Missouri Department of Corrections spokesman Mike O’Connell offers the timeline of the John Winfield execution.

Winfield’s execution proceeded after the United States Supreme Court declined two applications for stays filed by his attorneys. One asked for a stay until the resolution of an appeal Winfield had pending in the 8th Circuit Court of Appeals related to Missouri’s execution protocol. The other had asked the Court to stay his execution while it reviewed the 8th Circuit Court’s records and considered his argument that consideration of his petition for clemency was interfered with by Department of Corrections officials.

A short time later, Governor Jay Nixon (D) denied Winfield’s petition for clemency.

In a statement, Nixon wrote, “John Winfield’s violent rampage on the night of Sept. 9, 1996, left two women dead and another permanently blinded. The two murder victims, Arthea Sanders and Shawnee Murphy, were killed while trying to help Carmelita Donald escape from the armed Winfield. Carmelita Donald herself was shot and permanently blinded by Winfield, who showed no mercy that night on his victims. The jury in this case properly found that these heinous crimes warranted the death penalty, and my denial of clemency upholds the jury’s decision.

“I ask that the people of Missouri remember the victims of John Winfield, both those who were killed and those who survived, and keep them and their families in their thoughts and prayers.”

After the execution was carried out, Attorney General Chris Koster also issued a statement. He writes, “Nearly two decades have passed since John Winfield’s cowardly acts of rage and jealously changed the lives of three families forever. He brutally murdered two defenseless young women, one in front of her children, and attempted to murder the mother of his own children, leaving her permanently disabled. For his actions, a court lawfully sentenced him to death under Missouri law, and tonight that sentence has been carried out.”

Ahead of Winfield’s lethal injection, Missouri was again the subject of national attention for its executions. It was one of three executions scheduled to take place within 24 hours of one another from Tuesday to Wednesday evening. It became the second execution since one widely regarded as “botched” in Oklahoma; that of Clayton Lockett in April.

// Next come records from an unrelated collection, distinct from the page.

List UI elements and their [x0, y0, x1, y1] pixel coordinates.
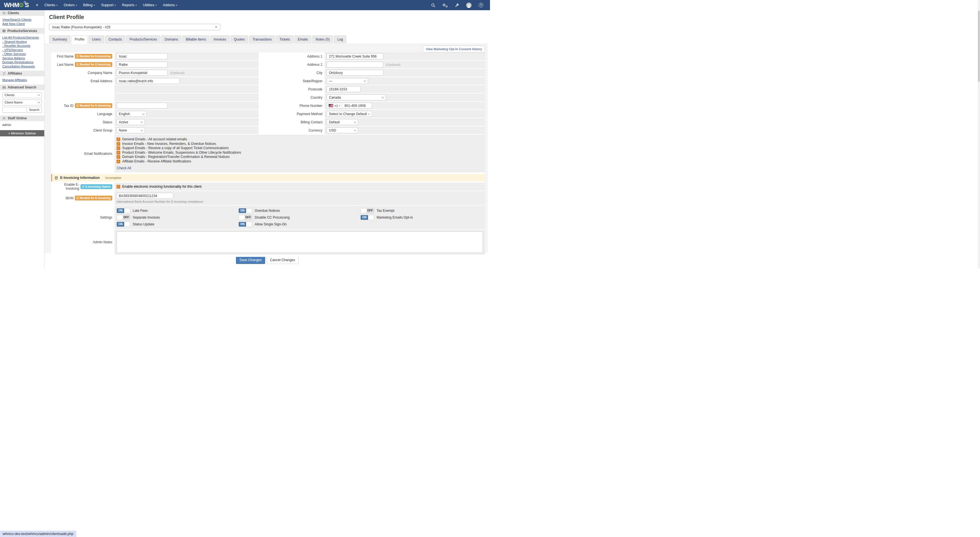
checkbox-checked[interactable]: ✓: [116, 142, 120, 146]
checkbox-checked[interactable]: ✓: [116, 151, 120, 154]
language-select[interactable]: English: [116, 111, 146, 117]
search-icon[interactable]: [431, 3, 435, 7]
field-label: City: [317, 71, 322, 75]
nav-item-support[interactable]: Support▾: [98, 0, 119, 10]
nav-item-utilities[interactable]: Utilities▾: [140, 0, 160, 10]
whmcs-logo[interactable]: WHM ⚙⚙ S: [4, 2, 29, 9]
tab-notes[interactable]: Notes (0): [312, 35, 333, 43]
tax-id-input[interactable]: [116, 103, 168, 109]
state-select[interactable]: —: [327, 78, 368, 84]
users-icon: [2, 12, 6, 14]
enable-einvoicing-label-row: Enable E-Invoicing E-Invoicing Option: [51, 183, 115, 191]
sidebar-section-staff-online: Staff Online: [0, 115, 44, 121]
help-icon[interactable]: ?: [479, 3, 483, 7]
toggle-off[interactable]: OFF: [239, 215, 252, 220]
sidebar-link-add-new-client[interactable]: Add New Client: [2, 22, 42, 26]
client-group-select[interactable]: None: [116, 127, 145, 133]
nav-item-addons[interactable]: Addons▾: [160, 0, 180, 10]
address1-input[interactable]: [327, 53, 383, 59]
sidebar-link-manage-affiliates[interactable]: Manage Affiliates: [2, 78, 42, 82]
sidebar-link-shared-hosting[interactable]: - Shared Hosting: [2, 40, 42, 44]
status-select[interactable]: Active: [116, 119, 145, 125]
search-type-select[interactable]: Clients: [2, 92, 42, 98]
first-name-input[interactable]: [116, 53, 168, 59]
postcode-input[interactable]: [327, 86, 361, 92]
sidebar-link-reseller-accounts[interactable]: - Reseller Accounts: [2, 44, 42, 48]
user-avatar[interactable]: [466, 3, 472, 8]
tab-billable-items[interactable]: Billable Items: [182, 35, 209, 43]
notification-option: ✓Invoice Emails - New Invoices, Reminder…: [116, 142, 216, 146]
advanced-search-input[interactable]: [2, 107, 27, 113]
checkbox-checked[interactable]: ✓: [116, 146, 120, 150]
city-input[interactable]: [327, 70, 383, 76]
enable-einvoicing-cell: ✓ Enable electronic invoicing functional…: [115, 183, 485, 191]
checkbox-checked[interactable]: ✓: [116, 138, 120, 141]
billing-contact-select[interactable]: Default: [327, 119, 358, 125]
view-marketing-optin-history-button[interactable]: View Marketing Opt-In Consent History: [423, 46, 485, 52]
currency-select[interactable]: USD: [327, 127, 358, 133]
tab-invoices[interactable]: Invoices: [210, 35, 230, 43]
tab-emails[interactable]: Emails: [294, 35, 311, 43]
tab-tickets[interactable]: Tickets: [276, 35, 293, 43]
system-settings-wrench-icon[interactable]: [455, 3, 459, 7]
toggle-on[interactable]: ON: [360, 215, 374, 220]
sidebar-link-vps-servers[interactable]: - VPS/Servers: [2, 48, 42, 52]
tab-users[interactable]: Users: [89, 35, 104, 43]
checkbox-checked[interactable]: ✓: [116, 160, 120, 163]
iban-input[interactable]: [116, 193, 173, 199]
tab-transactions[interactable]: Transactions: [249, 35, 275, 43]
admin-notes-textarea[interactable]: [116, 231, 483, 253]
toggle-on[interactable]: ON: [239, 208, 252, 213]
navbar-right-icons: ⚙⚙ ?: [431, 3, 483, 8]
sidebar-link-service-addons[interactable]: Service Addons: [2, 56, 42, 60]
notification-option: ✓Domain Emails - Registration/Transfer C…: [116, 155, 230, 159]
phone-number-input[interactable]: 801-459-1908: [342, 104, 368, 108]
address2-input[interactable]: [327, 62, 383, 67]
nav-item-billing[interactable]: Billing▾: [80, 0, 98, 10]
advanced-search-button[interactable]: Search: [27, 107, 42, 113]
check-all-link[interactable]: Check All: [117, 166, 131, 170]
field-label: Enable E-Invoicing: [51, 183, 79, 191]
sidebar-link-list-all-products[interactable]: List All Products/Services: [2, 35, 42, 40]
tab-contacts[interactable]: Contacts: [105, 35, 125, 43]
tab-profile[interactable]: Profile: [71, 35, 88, 44]
chevron-down-icon: ▾: [115, 4, 116, 6]
last-name-input[interactable]: [116, 62, 168, 67]
top-navbar: WHM ⚙⚙ S + Clients▾ Orders▾ Billing▾ Sup…: [0, 0, 490, 10]
client-selector-dropdown[interactable]: Issac Ratke (Pouros-Konopelski) - #25 ▼: [49, 24, 220, 30]
tab-summary[interactable]: Summary: [49, 35, 70, 43]
status-cell: Active: [115, 118, 259, 126]
toggle-off[interactable]: OFF: [360, 208, 374, 213]
billing-contact-cell: Default: [325, 118, 485, 126]
sidebar-link-view-search-clients[interactable]: View/Search Clients: [2, 17, 42, 22]
tab-quotes[interactable]: Quotes: [231, 35, 248, 43]
minimise-sidebar-button[interactable]: « Minimise Sidebar: [0, 130, 44, 137]
nav-item-orders[interactable]: Orders▾: [61, 0, 80, 10]
toggle-on[interactable]: ON: [116, 208, 130, 213]
checkbox-checked[interactable]: ✓: [116, 185, 120, 189]
tab-domains[interactable]: Domains: [161, 35, 181, 43]
sidebar-link-other-services[interactable]: - Other Services: [2, 52, 42, 56]
search-field-select[interactable]: Client Name: [2, 100, 42, 105]
toggle-on[interactable]: ON: [116, 222, 130, 227]
field-label: Last Name: [57, 63, 73, 67]
payment-method-select[interactable]: Select to Change Default: [327, 111, 372, 117]
cancel-changes-button[interactable]: Cancel Changes: [267, 256, 299, 264]
automation-settings-icon[interactable]: ⚙⚙: [442, 3, 447, 7]
save-changes-button[interactable]: Save Changes: [236, 256, 265, 264]
tab-products-services[interactable]: Products/Services: [126, 35, 161, 43]
country-select[interactable]: Canada: [327, 94, 386, 100]
sidebar-link-cancellation-requests[interactable]: Cancellation Requests: [2, 64, 42, 68]
toggle-on[interactable]: ON: [239, 222, 252, 227]
iban-helper-text: International Bank Account Number for E-…: [116, 200, 203, 203]
nav-item-reports[interactable]: Reports▾: [119, 0, 140, 10]
tab-log[interactable]: Log: [334, 35, 346, 43]
nav-item-clients[interactable]: Clients▾: [41, 0, 61, 10]
sidebar-link-domain-registrations[interactable]: Domain Registrations: [2, 60, 42, 64]
phone-country-selector[interactable]: +1 ▾: [327, 103, 342, 108]
quick-add-icon[interactable]: +: [36, 2, 38, 8]
company-name-input[interactable]: [116, 70, 168, 76]
toggle-off[interactable]: OFF: [116, 215, 130, 220]
email-input[interactable]: [116, 78, 180, 84]
checkbox-checked[interactable]: ✓: [116, 155, 120, 159]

An independent autopsy has revealed that the execution team there failed to set a properly functioning intravenous tube in Lockett’s leg. He died of a heart attack 43 minutes after the first drugs were administered.

A condemned Georgia inmate, Marcus Wellons, was executed late Tuesday night by lethal injection for the 1989 rape and murder of a 15-year-old girl. In Florida, John Ruthell Henry is scheduled to be executed Wednesday evening for murdering his wife in 1985.